Hi saw Rosa and Carlotta look at each other with a glance which he could not interpret. He felt that there was trouble and that he had better say something.
“We had a fellow at school,” he said, “who disappeared one summer holidays. He went out in a boat with another fellow. The boat upset, but they were picked up by a steamer. However, the steamer was carrying the mails and could not stop, so these two fellows had to go all the way to New York before they could send a message home. They’d both been buried, or at least had the burial-service read over them by that time.”
“Estifanio will turn up, in the same way, mother,” Rosa said.
“I trust so,” the old lady said. “Suddenness of death is ever a thing I pray God to spare my friends.”
“Estifanio is a great hunter,” Carlotta said. “He rides out to this ‘drag,’ do you call it? which the English have started. Are you fond of hunting, Mr. Ridden?” He thought her an angel of tact to have changed the conversation a little.

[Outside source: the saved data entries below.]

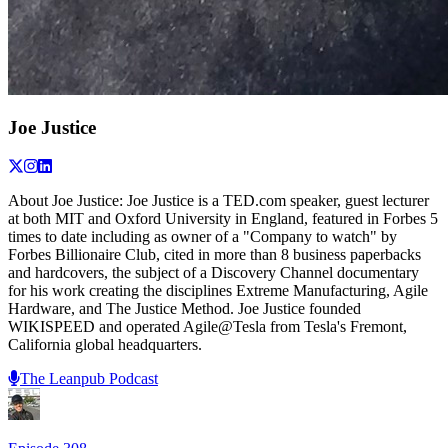
Joe Justice
About Joe Justice: Joe Justice is a TED.com speaker, guest lecturer
at both MIT and Oxford University in England, featured in Forbes 5
times to date including as owner of a "Company to watch" by
Forbes Billionaire Club, cited in more than 8 business paperbacks
and hardcovers, the subject of a Discovery Channel documentary
for his work creating the disciplines Extreme Manufacturing, Agile
Hardware, and The Justice Method. Joe Justice founded
WIKISPEED and operated Agile@Tesla from Tesla's Fremont,
California global headquarters.
The Leanpub Podcast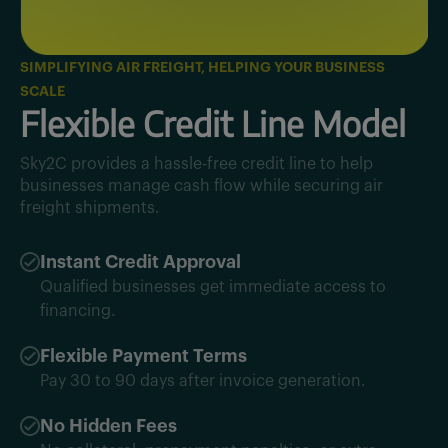
SIMPLIFYING AIR FREIGHT, HELPING YOUR BUSINESS
SCALE
Flexible Credit Line Model
Sky2C provides a hassle-free credit line to help
businesses manage cash flow while securing air
freight shipments.
Instant Credit Approval
Qualified businesses get immediate access to
financing.
Flexible Payment Terms
Pay 30 to 90 days after invoice generation.
No Hidden Fees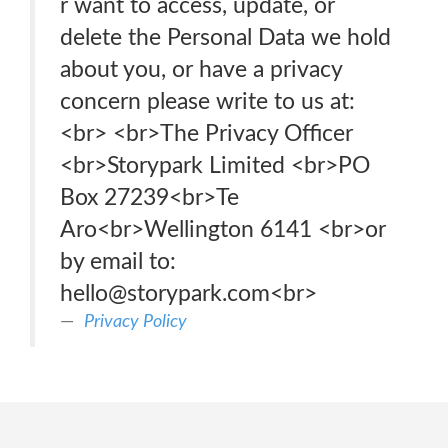
r want to access, update, or
delete the Personal Data we hold
about you, or have a privacy
concern please write to us at:
<br> <br>The Privacy Officer
<br>Storypark Limited <br>PO
Box 27239<br>Te
Aro<br>Wellington 6141 <br>or
by email to:
hello@storypark.com<br>
Privacy Policy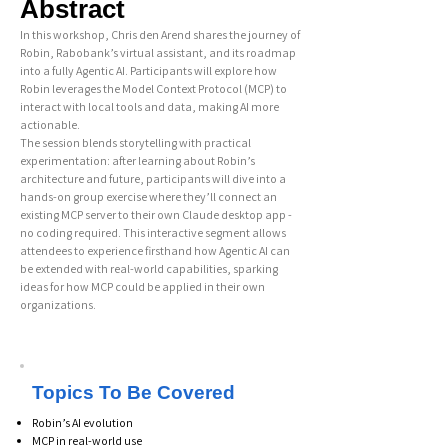
Abstract
In this workshop, Chris den Arend shares the journey of
Robin, Rabobank’s virtual assistant, and its roadmap
into a fully Agentic AI. Participants will explore how
Robin leverages the Model Context Protocol (MCP) to
interact with local tools and data, making AI more
actionable.
The session blends storytelling with practical
experimentation: after learning about Robin’s
architecture and future, participants will dive into a
hands-on group exercise where they’ll connect an
existing MCP server to their own Claude desktop app -
no coding required. This interactive segment allows
attendees to experience firsthand how Agentic AI can
be extended with real-world capabilities, sparking
ideas for how MCP could be applied in their own
organizations.
Topics To Be Covered
Robin’s AI evolution
MCP in real-world use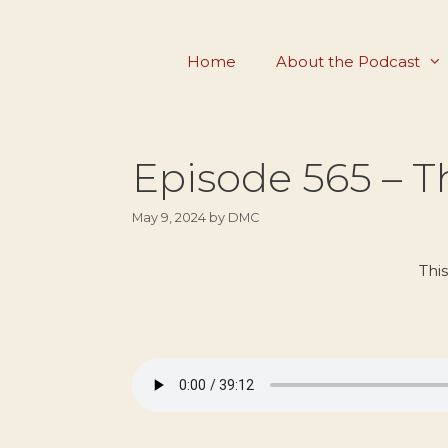
Skip
to
Home
About the Podcast
content
Episode 565 – 
May 9, 2024
by
DMC
Thi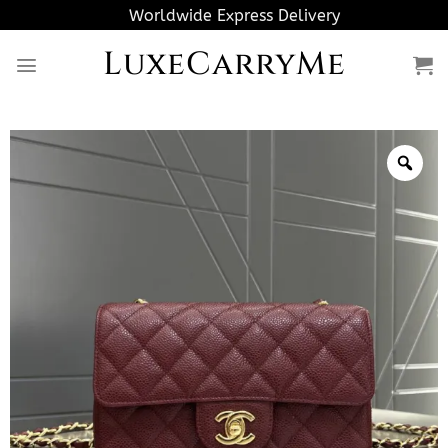
Skip
Worldwide Express Delivery
to
LuxeCarryMe
content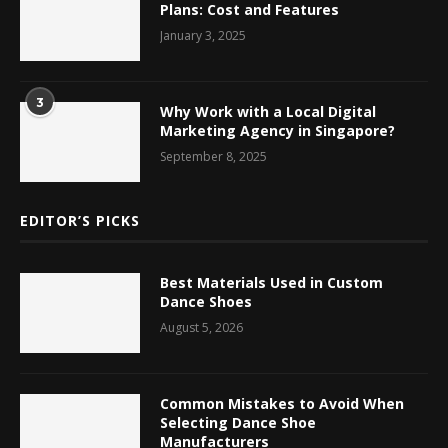
Plans: Cost and Features
January 3, 2025
3
Why Work with a Local Digital
Marketing Agency in Singapore?
September 8, 2025
EDITOR’S PICKS
Best Materials Used in Custom
Dance Shoes
August 5, 2026
Common Mistakes to Avoid When
Selecting Dance Shoe
Manufacturers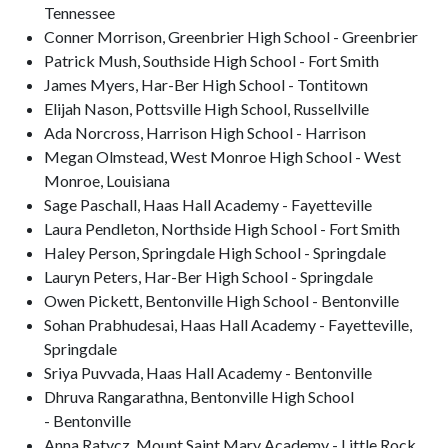
Tennessee
Conner Morrison, Greenbrier High School - Greenbrier
Patrick Mush, Southside High School - Fort Smith
James Myers, Har-Ber High School - Tontitown
Elijah Nason, Pottsville High School, Russellville
Ada Norcross, Harrison High School - Harrison
Megan Olmstead, West Monroe High School - West
Monroe, Louisiana
Sage Paschall, Haas Hall Academy - Fayetteville
Laura Pendleton, Northside High School - Fort Smith
Haley Person, Springdale High School - Springdale
Lauryn Peters, Har-Ber High School - Springdale
Owen Pickett, Bentonville High School - Bentonville
Sohan Prabhudesai, Haas Hall Academy - Fayetteville,
Springdale
Sriya Puvvada, Haas Hall Academy - Bentonville
Dhruva Rangarathna, Bentonville High School
- Bentonville
Anna Ratycz, Mount Saint Mary Academy - Little Rock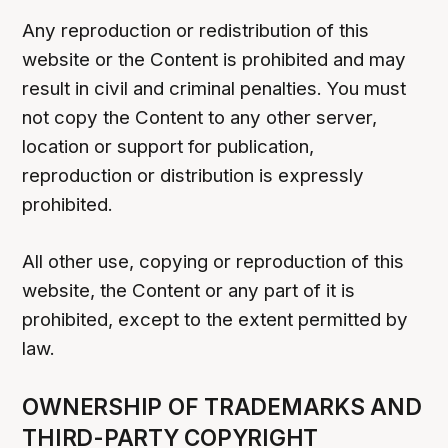
Any reproduction or redistribution of this
website or the Content is prohibited and may
result in civil and criminal penalties. You must
not copy the Content to any other server,
location or support for publication,
reproduction or distribution is expressly
prohibited.
All other use, copying or reproduction of this
website, the Content or any part of it is
prohibited, except to the extent permitted by
law.
OWNERSHIP OF TRADEMARKS AND
THIRD-PARTY COPYRIGHT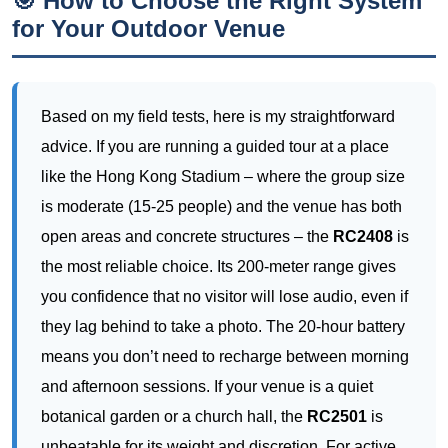
advice. If you are running a guided tour at a place
like the Hong Kong Stadium – where the group size
is moderate (15-25 people) and the venue has both
open areas and concrete structures – the
RC2408
is
the most reliable choice. Its 200-meter range gives
you confidence that no visitor will lose audio, even if
they lag behind to take a photo. The 20-hour battery
means you don’t need to recharge between morning
and afternoon sessions. If your venue is a quiet
botanical garden or a church hall, the
RC2501
is
unbeatable for its weight and discretion. For active
tours that involve jogging, hiking, or equestrian
demonstrations, the
RC8860
is the only logical
choice due to its IPX5 rating and secure clip design.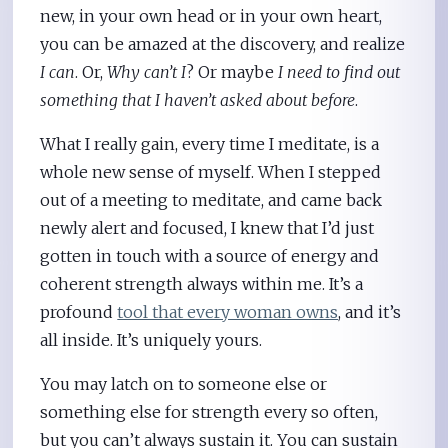
new, in your own head or in your own heart,
you can be amazed at the discovery, and realize
I can
. Or,
Why can’t I
? Or maybe
I need to find out
something that I haven’t asked about before
.
What I really gain, every time I meditate, is a
whole new sense of myself. When I stepped
out of a meeting to meditate, and came back
newly alert and focused, I knew that I’d just
gotten in touch with a source of energy and
coherent strength always within me. It’s a
profound
tool that every woman owns
, and it’s
all inside. It’s uniquely yours.
You may latch on to someone else or
something else for strength every so often,
but you can’t always sustain it. You can sustain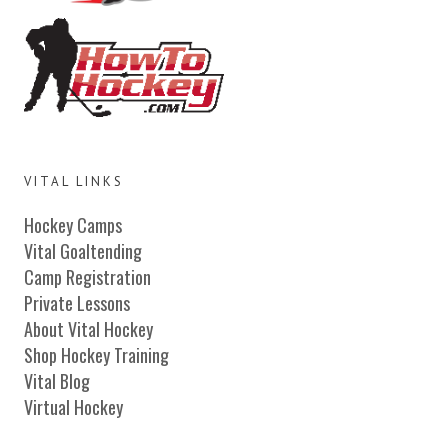
VITAL LINKS
Hockey Camps
Vital Goaltending
Camp Registration
Private Lessons
About Vital Hockey
Shop Hockey Training
Vital Blog
Virtual Hockey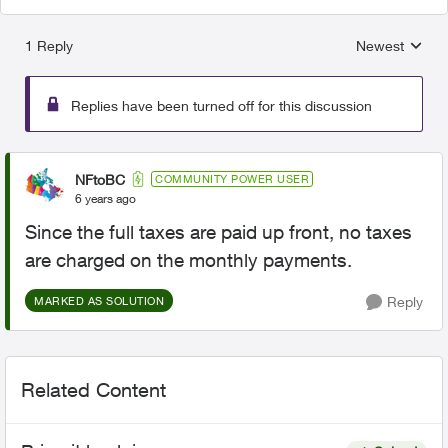
1 Reply
Newest
Replies sorted
Replies have been turned off for this discussion
NFtoBC
COMMUNITY POWER USER
6 years ago
Since the full taxes are paid up front, no taxes
are charged on the monthly payments.
Reply
MARKED AS SOLUTION
Related Content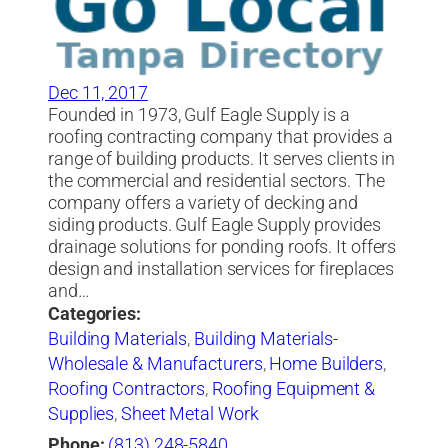
Dec 11, 2017
Founded in 1973, Gulf Eagle Supply is a
roofing contracting company that provides a
range of building products. It serves clients in
the commercial and residential sectors. The
company offers a variety of decking and
siding products. Gulf Eagle Supply provides
drainage solutions for ponding roofs. It offers
design and installation services for fireplaces
and…
Categories:
Building Materials
,
Building Materials-
Wholesale & Manufacturers
,
Home Builders
,
Roofing Contractors
,
Roofing Equipment &
Supplies
,
Sheet Metal Work
Phone:
(813) 248-5840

“I love riding,” he said, “but of course, my father only lets me ride the old crocks. Still, sometimes he lets me be his second horseman, and then I have had some wonderful times.”
“Rosa said that you are fond of engines.”
“Yes, I love engines.”
“So do I,” she said. “I’m racing my brother with one. He is having an irrigation canal dug by men, and I am doing a little bit of it with machines; but the nature of the ground doesn’t make it quite a fair match. What engines interest you most?”
“No particular engine,” he said, “but more the nature of engines. I’m always thinking of all sorts of little engines which everybody could have. For instance, a little engine to sweep the floor of a room, or dust walls, or clean big glass panes like the windows of shops. Then, I expect you’ll think it very silly, but don’t you think one could have a little engine on a boat?”